Closed layanto closed 5 years ago
It isn't no. The message connector prior to 3.0 was very crude, which didn't really matter in smaller deployments. However once we built deepstreamHub we needed to find a different approach that allows deepstream to communicate alot more effectively, since the broadcasting approach becomes a significant bottle neck once you have alot of messages, topics or servers.
Because of this we ended up with a peer to peer network for deepstreams that allows them to directly communicate with each other in a smart manner. Due to the large amount of work required and usage within deepstreamHub this has become part of our enterprise offering.
You can however run hot/cold server deployments for high availability using the opensource server, so that u have no downtime during rolling upgrades and unexpected node failures!
I wish there is still open source clustering solution available for smaller deployments. Can you consider reinstating the crude message connector which as you said is ok for smaller deployments or releasing the peer to peer network but limit the number of nodes in open source deepstream server? This way open source solution available for small deployments and when scale becomes an issue, can migrate to either deepstreamHub or enterprise.

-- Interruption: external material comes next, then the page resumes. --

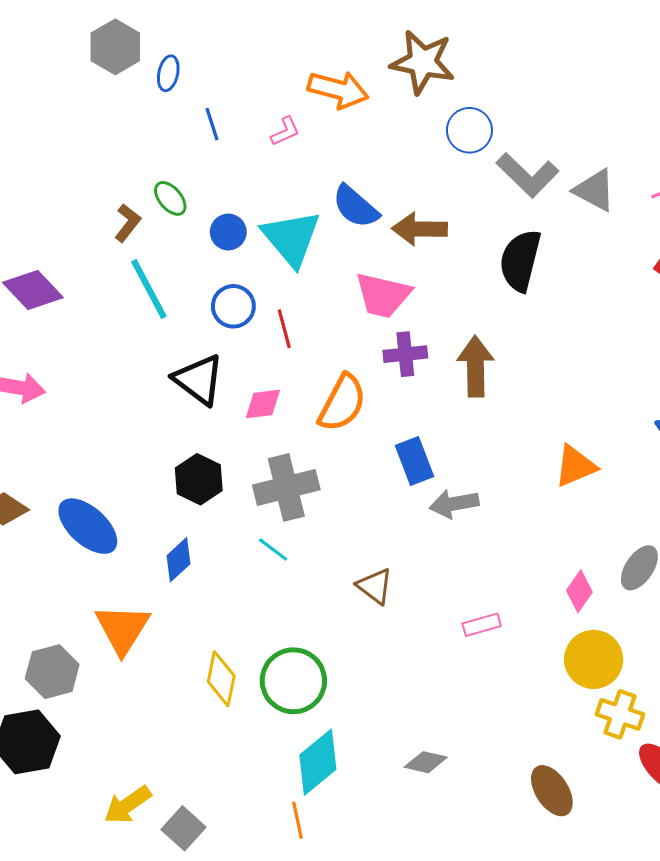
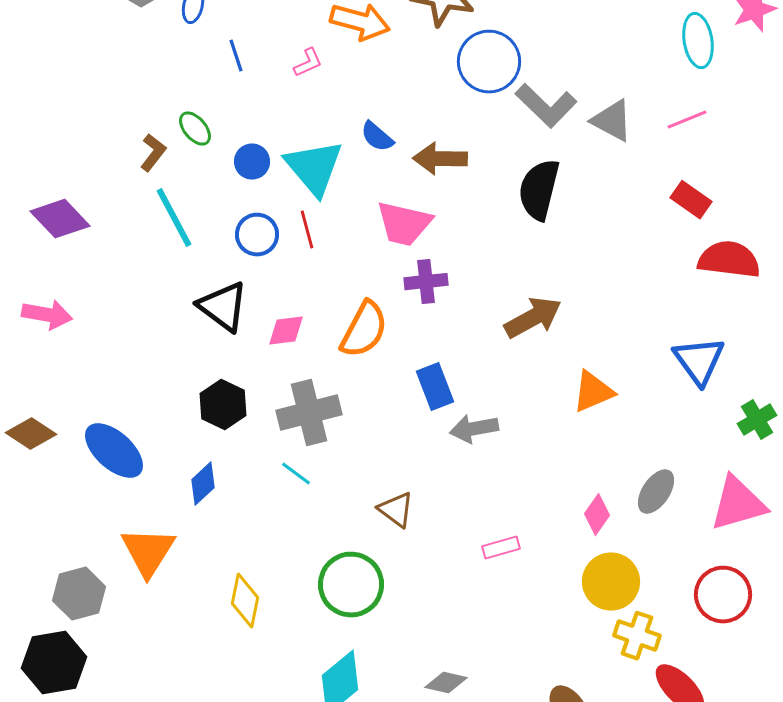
blue circle: (469, 130) -> (489, 62), size x1.4
blue semicircle: (355, 207) -> (377, 137), size x0.7
red line: (284, 329) -> (307, 230), moved
brown arrow: (476, 366) -> (533, 318), moved, turned 62
green circle: (293, 681) -> (351, 585), moved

I'm disappointed that clustering has been removed from the open source project.
I understand that a lot of work went into the p2p solution, however it appears you're removing features from the community build to push the enterprise offering. This makes me less inclined to use Deepstream for future projects because I don't know what other features might be removed.
I appreciate all of the work that's gone into Deepstream, and I hope you'll reconsider reintroducing this core functionality.
I agree with John. IMO this move will hurt Deepstream's Enterprise push, rather than encourage it.
Deepstream is definitely a great product and I'm currently using this to power one of my fledgling projects, and settled on it based on its core features, Clustering being one. Removing it implies that I need to do custom patchwork (which is daunting at this point) or looking for another solution, which may mean abandoning Deepstream.
Any users of Deepstream who have scaled up sufficiently to pay for enterprise accounts, will outsource their server management to you anyway - not just for technology, but also for your expert team behind it & the fact that they no longer need to maintain a dedicated team for server management.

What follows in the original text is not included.